Você Realmente Entende a Graça?

A Questão que Nos Inquieta

Quantas vezes você já olhou para sua vida e disse: "Isso não é justo"? É uma pergunta que muitos de nós fazemos, especialmente quando nos comparamos com outras pessoas. Você vê alguém viajando para as Ilhas Maldivas enquanto você está aqui na chuva. Você estuda muito para uma prova e ainda fica de recuperação, enquanto aquele colega que nunca abre um livro tira notas excelentes. Você trabalha, se esforça, busca a Deus fielmente—e ainda assim parece que a vida não é justa com você.

Mas será que o nosso conceito de justiça está realmente alinhado com o de Deus?

A Parábola da Vinha

Jesus nos conta uma história poderosa em Mateus 20:1-16 que confronta exatamente essa ideia. Um proprietário saiu cedo para contratar trabalhadores para sua vinha.

Às 6 da manhã, ele encontrou os primeiros trabalhadores e fez um contrato com eles: um denário pelo dia de trabalho. Isso era um salário justo.

Mas então algo interessante acontece. Às 9 da manhã, ele vê outros na praça, desocupados, e os chama: "Vão trabalhar também na minha vinha. Eu pagarei a vocês o que for justo." Note que ele não fez um contrato específico com eles—apenas prometeu pagar o que fosse justo.
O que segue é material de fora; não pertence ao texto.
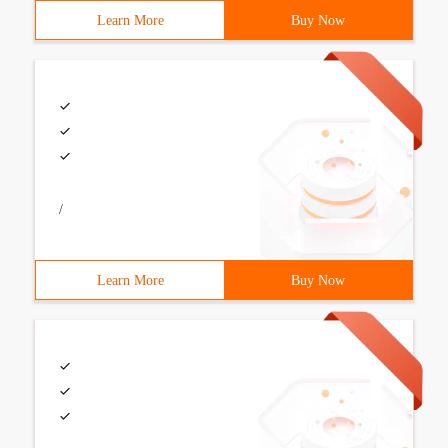
Learn More
Buy Now
/
Learn More
Buy Now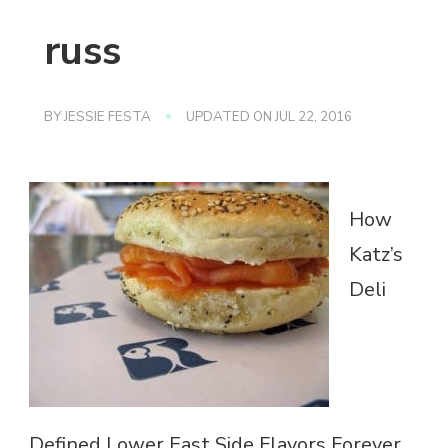
russ
BY
JESSIE FESTA
UPDATED ON
JUL 22, 2016
How
Katz’s
Deli
Defined Lower East Side Flavors Forever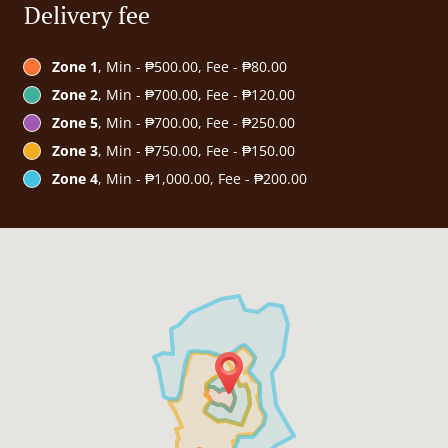
Delivery fee
Zone 1
, Min - ₱500.00, Fee - ₱80.00
Zone 2
, Min - ₱700.00, Fee - ₱120.00
Zone 5
, Min - ₱700.00, Fee - ₱250.00
Zone 3
, Min - ₱750.00, Fee - ₱150.00
Zone 4
, Min - ₱1,000.00, Fee - ₱200.00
Isso se repetiu ao meio-dia, às 3 da tarde, e até às 5 da tarde—apenas uma hora antes do fim do dia.

O Momento da Verdade

Quando chegou a hora do pagamento, algo surpreendente ocorreu. O dono começou pelos últimos contratados—aqueles que trabalharam apenas uma hora—e pagou a cada um deles um denário completo.

Os primeiros pensaram: "Se esse cara recebeu um denário por uma hora de trabalho, nós vamos sair daqui milionários!" Mas não. Cada um deles também recebeu exatamente um denário.

E eles explodiram de raiva. "Isso não é justo! Nós começamos às 6 da manhã, suportamos o peso do trabalho e o calor do dia inteiro. Esses caras trabalharam apenas uma hora!"